- [Your objective]: After locating the line that contains "You are a GUI" in the data below, set down exactly that line and each one after it through the line that contains "The width and", and nothing more.

Start of Block

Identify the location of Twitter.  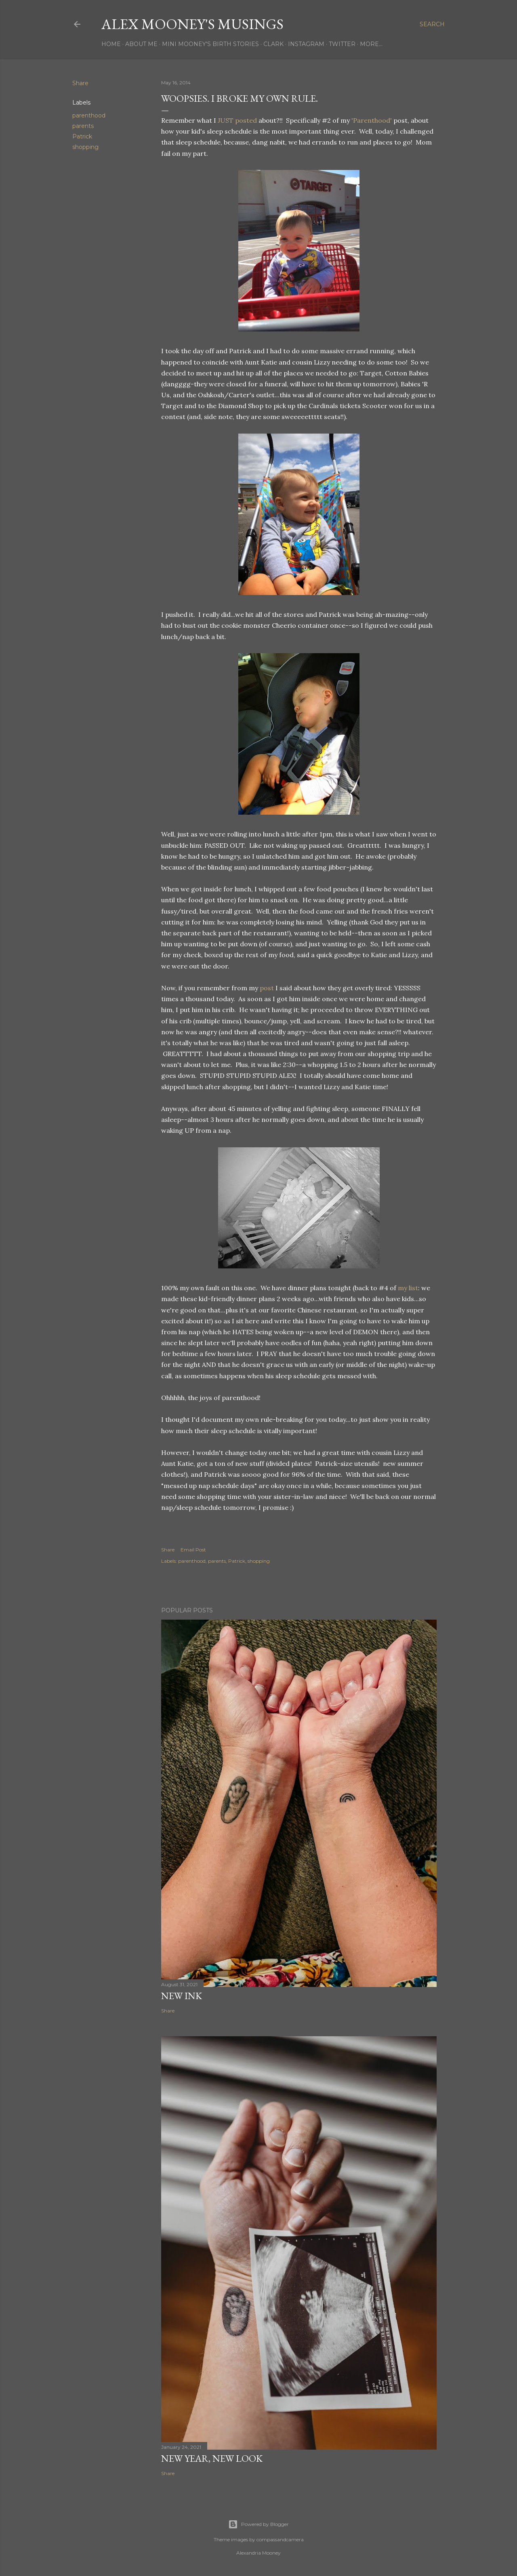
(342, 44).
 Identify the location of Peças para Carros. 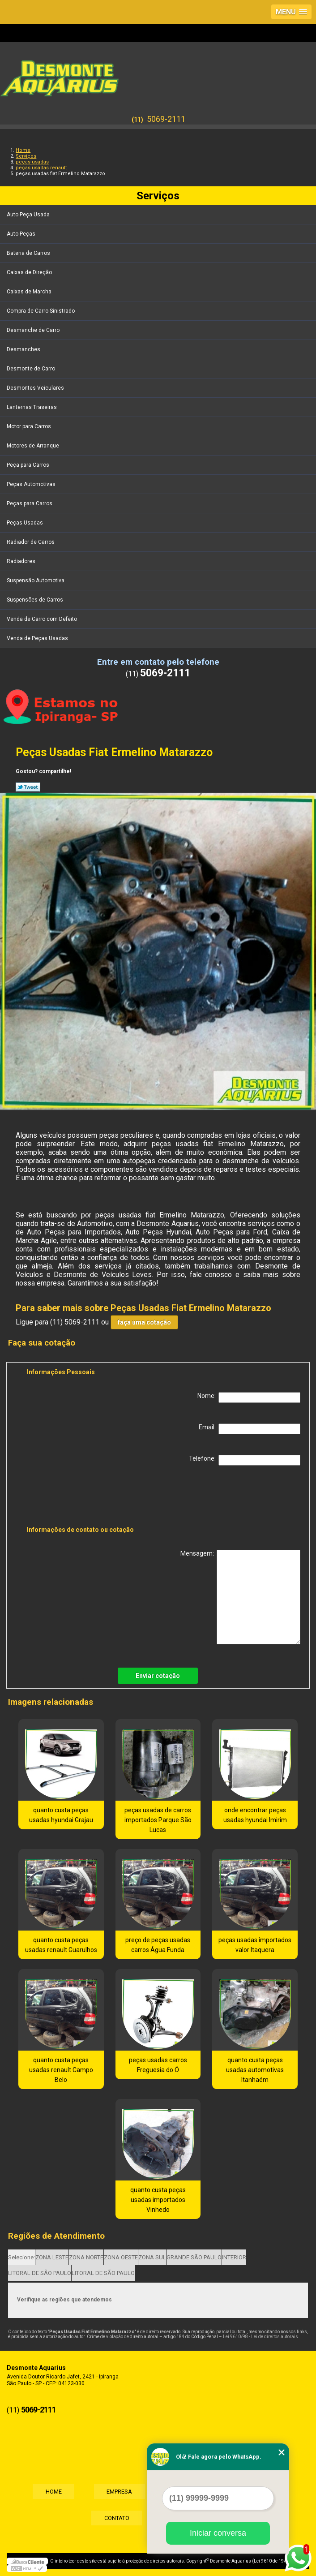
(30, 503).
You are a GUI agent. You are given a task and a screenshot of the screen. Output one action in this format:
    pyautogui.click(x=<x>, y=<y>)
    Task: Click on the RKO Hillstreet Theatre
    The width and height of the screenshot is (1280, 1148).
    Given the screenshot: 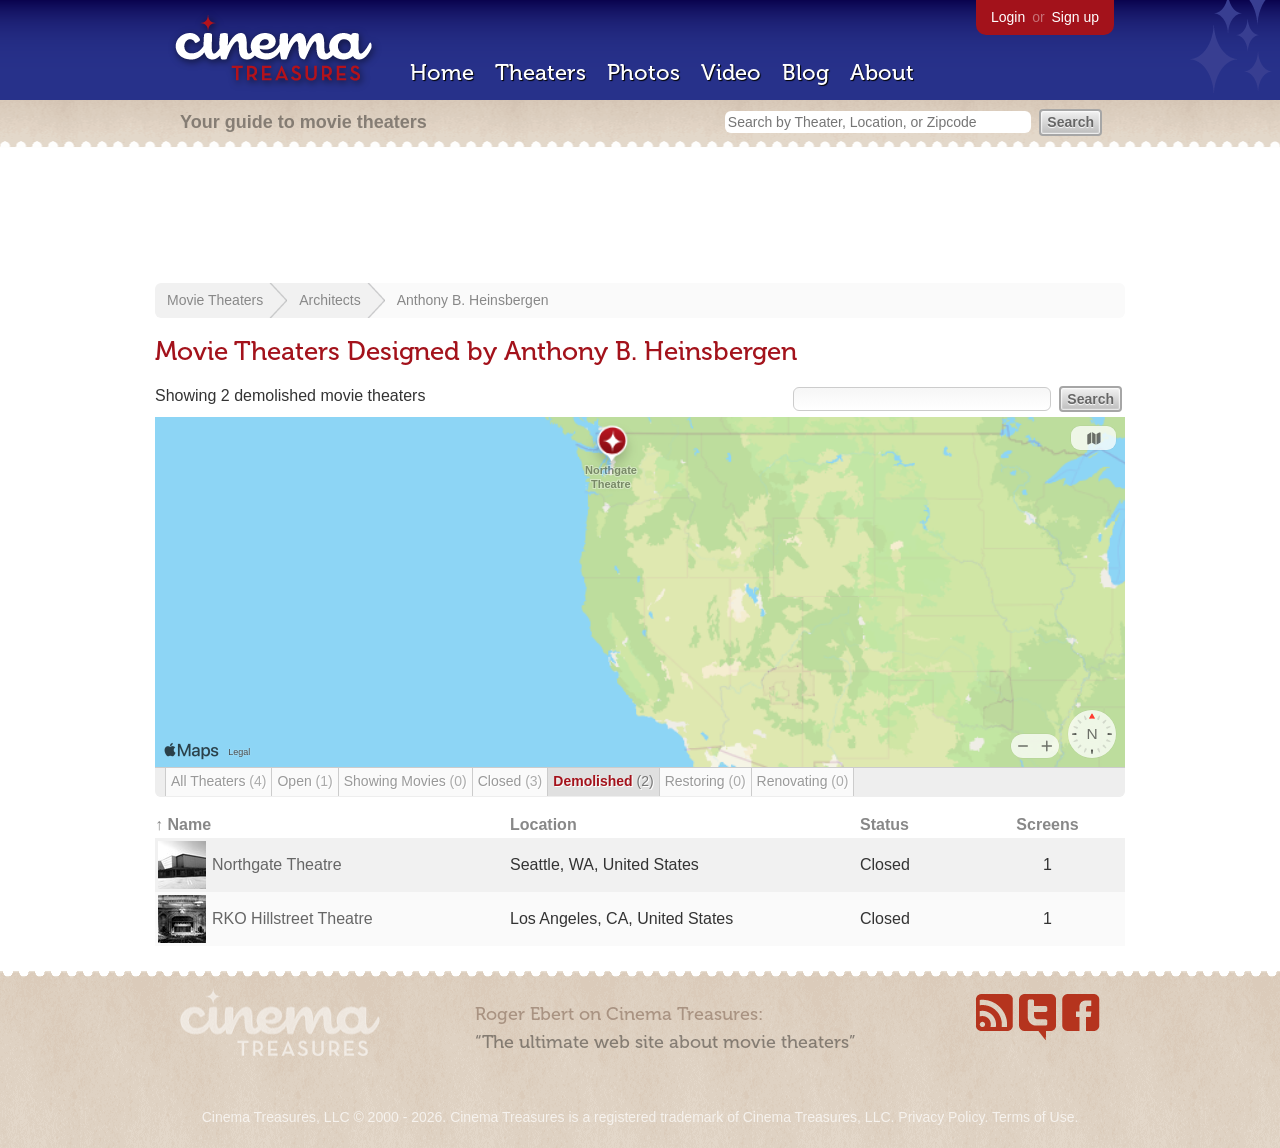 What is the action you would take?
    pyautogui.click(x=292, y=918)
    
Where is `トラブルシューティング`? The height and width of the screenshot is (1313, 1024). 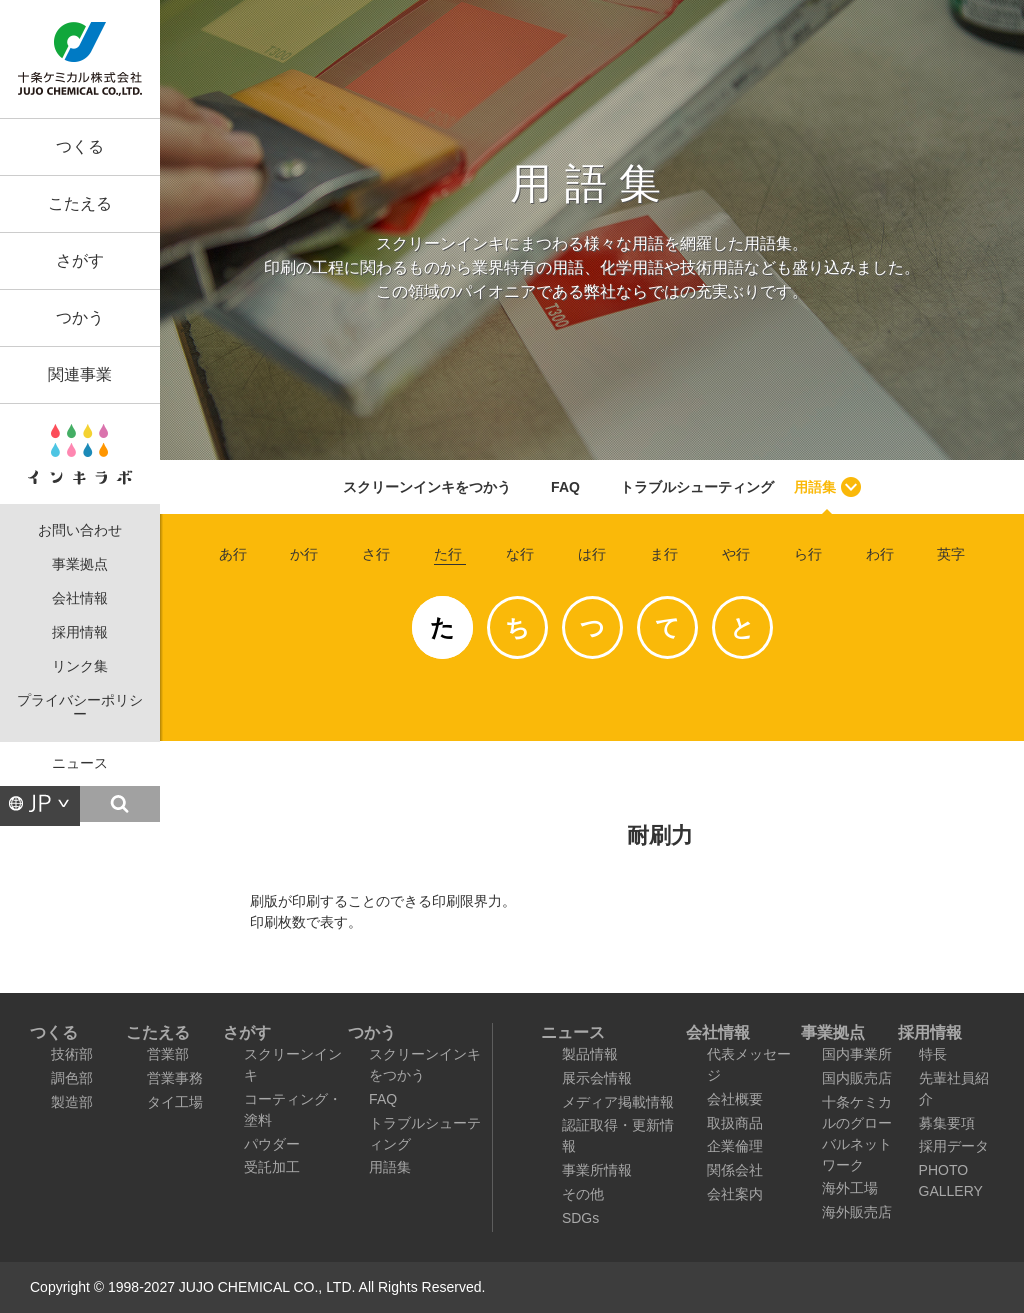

End of Block

- [Your solution]:
You are a GUI agent. You are given a task and a screenshot of the screen. Output one action in this format:
    pyautogui.click(x=<x>, y=<y>)
    Task: Click on the RKO Hillstreet Theatre
    The width and height of the screenshot is (1280, 1148).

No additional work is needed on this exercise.